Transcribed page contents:
★ ★ ★ ★ ★ ★ ★
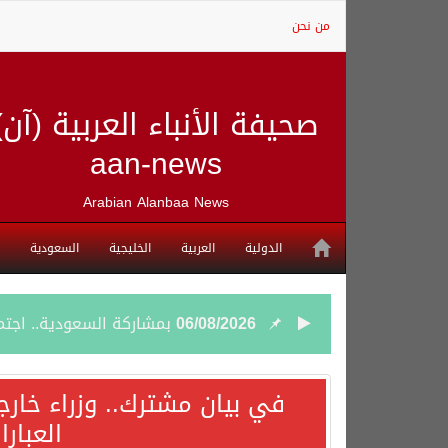
من نحن
صحيفة الأنباء العربية (آن)
aan-news
Arabian Alanbaa News
الدولية
العربية
الخليجية
السعودية
06/08/2026
بمشاركة السعودية.. اجتما
05/08/2026
وزير الخارجية السعودي: 
في بيان مشترك.. وزراء خارج
العبار
05/08/2026
جمعية طويق تحقق 97.35% في الحوكمة وتُصنف ضمن الكيانات متناهية الكبر وتحصد شهادة الآيزو للعام الثالث على التوالي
★ ★ ★ ★ ★ ★ ★
Your objective:
Each entry above has to be set down again verbatim, except for its pictures.

Written reply:
من نحن
صحيفة الأنباء العربية (آن)
aan-news
Arabian Alanbaa News
الدولية
العربية
الخليجية
السعودية
06/08/2026
بمشاركة السعودية.. اجتما
05/08/2026
وزير الخارجية السعودي: 
في بيان مشترك.. وزراء خارج
العبار
05/08/2026
جمعية طويق تحقق 97.35% في الحوكمة وتُصنف ضمن الكيانات متناهية الكبر وتحصد شهادة الآيزو للعام الثالث على التوالي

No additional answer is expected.